Iraq’s new government hopes to “open a new page” with Arabian Gulf countries to attract capital inflows from the region, Finance Minister Ali Allawi said.
“Their main objections to the projects they are shown in Iraq is the routine and deadly bureaucracy that prevents any successful investment,” Mr Allawi told reporters in Baghdad on Sunday.
“We promised to look at this issue in a very positive way and lift restrictions to create a streamlined investment environment in Iraq,” he said.
The finance minister, who visited Saudi Arabia and Kuwait last month, said he avoided discussing Iraq’s need for financing to plug a huge budget deficit expected this year.
He said he focused instead on building a long-term relationship, describing Arab Gulf business involvement in Iraq as “negligible, except for some investments in the oil sector”.
“We want to create a kind of balance and integration between Iraq and the Gulf countries, which have a little role in the Iraqi economy,” Mr Allawi said.
“Hopefully we will open a new page with regard to Gulf businessmen and the economic issues, especially with Saudi Arabia and Kuwait.”
Among the opportunities Mr Allawi said he mentioned to his counterparts in Saudi Arabia and Kuwait were their countries’ expertise in solar energy, which Iraq needs to tap, and a consumer market dominated by imports from Iran and Turkey.
“We want to encourage them, but for them to enter in force the environment has to change,” he said.
Mr Allawi’s visit to the two countries was the first official overseas trip by a member of Prime Minister Mustafa Al Kadhimi’s government.

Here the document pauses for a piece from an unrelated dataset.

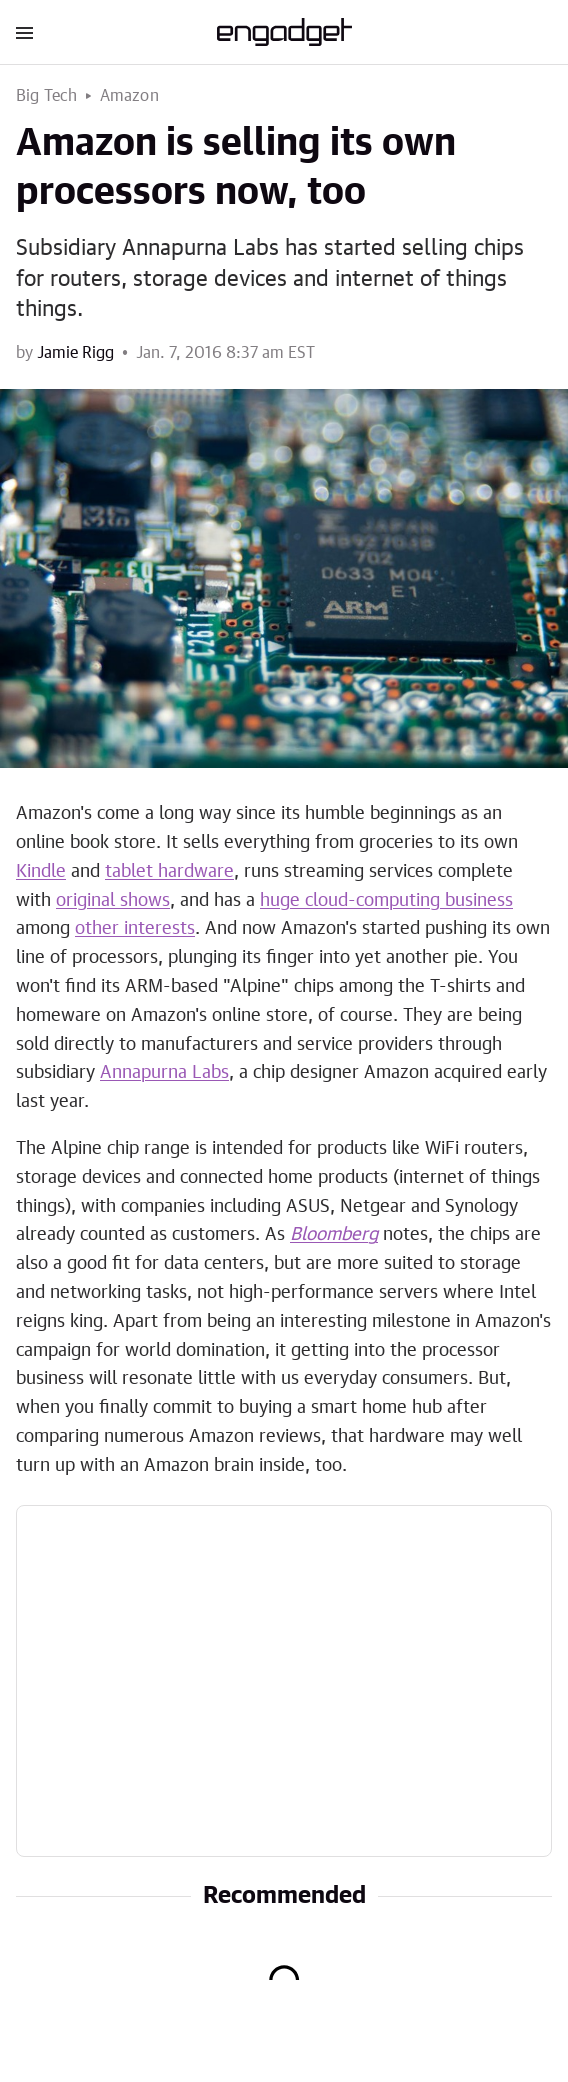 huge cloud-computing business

Mr Al Kadhimi, a former intelligence chief supported by the United States, signalled upon taking office early in May that one of his priorities was to take relations between Iraq and its Arab Gulf neighbours out of the deep freeze.
The new prime minister’s closeness to Washington has helped revive regional interest in Iraq.
Arabian Gulf nations had all but given up on Iraq in the past decade, seeing it as a failed state gravitating more and more towards the orbit of Iran despite the presence of American forces in the country.
Mr Allawi is the prime minister’s main ally in the cabinet, which is divided by loyalties to different Shiite, Kurdish and Sunni groups.
The veteran academic and former investment banker has written and lectured on the social history of corruption in Iraq, as well as what he regards as errors by Washington in the aftermath of the US-led invasion that toppled Saddam Hussein in 2003.
He is a nephew of the late Iraqi politician Ahmad Chalabi, a mathematician who attracted Mr Allawi and other educated figures into the opposition to Saddam.
As a member of past governments, Mr Allawi steered away from the ideological rhetoric that marked many of his peers since the first democratic elections in the post-Saddam era consolidated the Shiite ascendency.
Accompanying Mr Allawi on his trip to Saudi Arabia was Salem Chalabi, a prominent Iraqi lawyer who is well connected in Saudi Arabia and the UAE. Mr Chalabi is also a nephew of Ahmad Chalabi.
Although the sharp drops in oil price and the coronavirus pandemic have hit economies across the region, Arabian Gulf Nations still possess sovereign wealth funds that could invest in mega-projects in Iraq, Mr Allawi said.
He said Iraq and the GCC could ultimately become “a nucleus” for a larger, single market.